## About this exercise
The word "університету" may appear in some lines of the data; copy every such line.

==== Given data

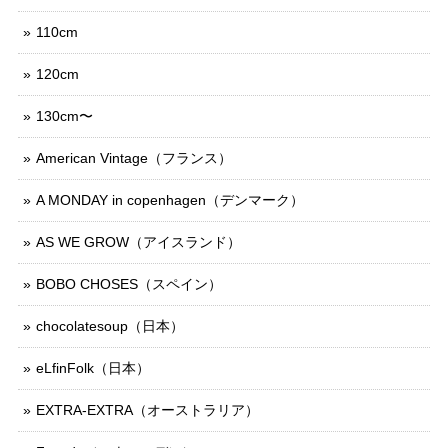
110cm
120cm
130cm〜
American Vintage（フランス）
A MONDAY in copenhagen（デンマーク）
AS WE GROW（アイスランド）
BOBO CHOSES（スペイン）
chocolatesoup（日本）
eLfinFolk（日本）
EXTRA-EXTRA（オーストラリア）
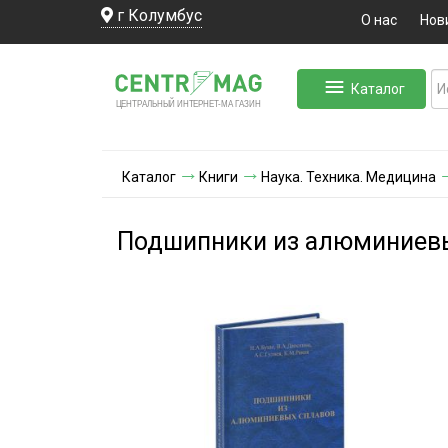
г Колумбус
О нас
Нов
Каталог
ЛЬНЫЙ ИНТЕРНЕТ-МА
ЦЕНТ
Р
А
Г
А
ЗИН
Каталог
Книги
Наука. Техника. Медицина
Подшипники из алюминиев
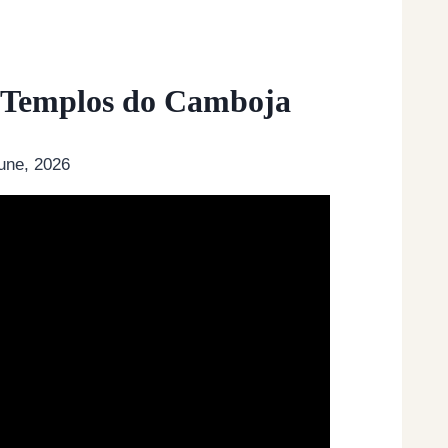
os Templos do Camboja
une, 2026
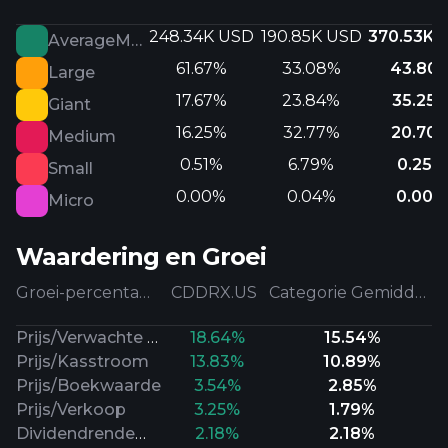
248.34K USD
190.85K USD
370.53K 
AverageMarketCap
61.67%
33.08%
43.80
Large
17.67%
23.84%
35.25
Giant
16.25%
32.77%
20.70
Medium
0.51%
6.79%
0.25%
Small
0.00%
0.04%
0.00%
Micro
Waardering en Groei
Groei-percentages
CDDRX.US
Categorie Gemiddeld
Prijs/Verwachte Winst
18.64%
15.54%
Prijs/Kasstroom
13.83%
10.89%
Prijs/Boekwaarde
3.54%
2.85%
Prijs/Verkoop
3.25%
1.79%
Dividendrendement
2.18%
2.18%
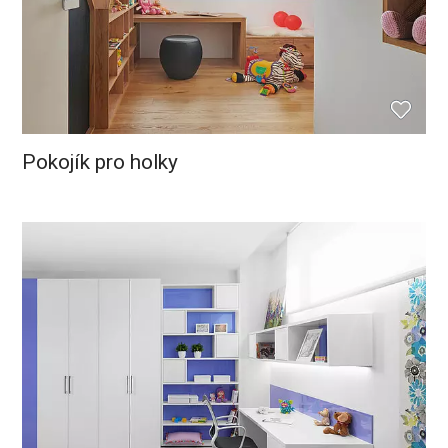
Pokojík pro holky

========
==== Given data

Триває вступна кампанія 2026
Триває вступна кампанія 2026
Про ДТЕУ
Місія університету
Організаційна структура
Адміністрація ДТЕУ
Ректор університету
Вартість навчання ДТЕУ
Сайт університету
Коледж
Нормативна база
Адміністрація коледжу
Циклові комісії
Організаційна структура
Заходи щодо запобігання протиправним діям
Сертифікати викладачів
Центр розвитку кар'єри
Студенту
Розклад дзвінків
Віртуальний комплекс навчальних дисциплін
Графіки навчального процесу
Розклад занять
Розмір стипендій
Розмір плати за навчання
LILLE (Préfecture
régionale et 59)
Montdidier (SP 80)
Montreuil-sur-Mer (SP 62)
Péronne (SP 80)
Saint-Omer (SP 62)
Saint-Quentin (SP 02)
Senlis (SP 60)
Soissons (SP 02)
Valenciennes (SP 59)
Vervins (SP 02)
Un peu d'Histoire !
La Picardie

========
==== Given data

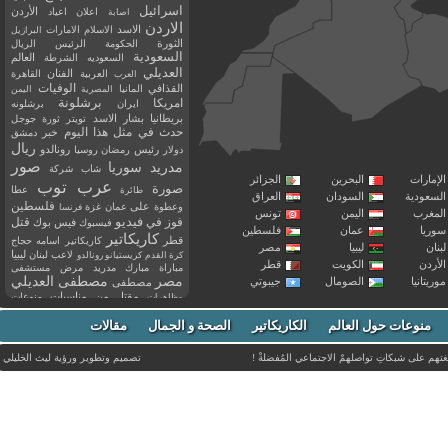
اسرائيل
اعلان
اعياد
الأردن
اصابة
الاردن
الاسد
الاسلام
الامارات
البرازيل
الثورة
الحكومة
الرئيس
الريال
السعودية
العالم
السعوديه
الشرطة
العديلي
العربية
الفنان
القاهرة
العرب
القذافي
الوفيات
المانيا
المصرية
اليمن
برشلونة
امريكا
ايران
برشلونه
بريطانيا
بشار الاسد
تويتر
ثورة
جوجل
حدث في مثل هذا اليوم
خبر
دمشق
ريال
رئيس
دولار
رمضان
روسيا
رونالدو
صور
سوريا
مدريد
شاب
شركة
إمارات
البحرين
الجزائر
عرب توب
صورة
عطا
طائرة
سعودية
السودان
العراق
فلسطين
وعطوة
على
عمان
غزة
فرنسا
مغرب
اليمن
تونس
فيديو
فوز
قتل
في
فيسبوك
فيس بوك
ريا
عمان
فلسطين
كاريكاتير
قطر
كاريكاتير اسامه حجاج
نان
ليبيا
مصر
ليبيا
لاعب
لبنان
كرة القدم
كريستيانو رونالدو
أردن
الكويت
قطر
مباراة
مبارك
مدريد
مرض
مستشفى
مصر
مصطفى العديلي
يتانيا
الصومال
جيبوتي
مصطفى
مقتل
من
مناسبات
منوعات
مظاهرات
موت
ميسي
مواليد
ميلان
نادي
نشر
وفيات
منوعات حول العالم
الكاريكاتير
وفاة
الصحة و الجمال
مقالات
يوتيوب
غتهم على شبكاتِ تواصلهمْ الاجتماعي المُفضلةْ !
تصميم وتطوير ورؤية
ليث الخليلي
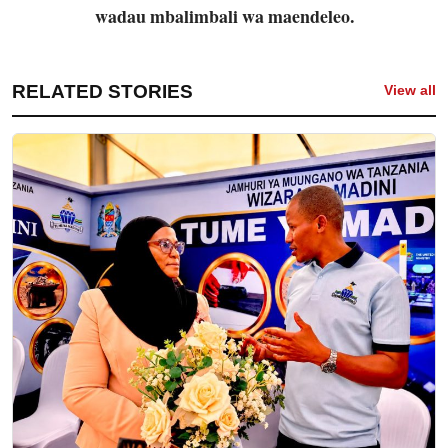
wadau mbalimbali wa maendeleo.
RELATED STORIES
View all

========

## Response box
Місія університету
Ректор університету
Сайт університету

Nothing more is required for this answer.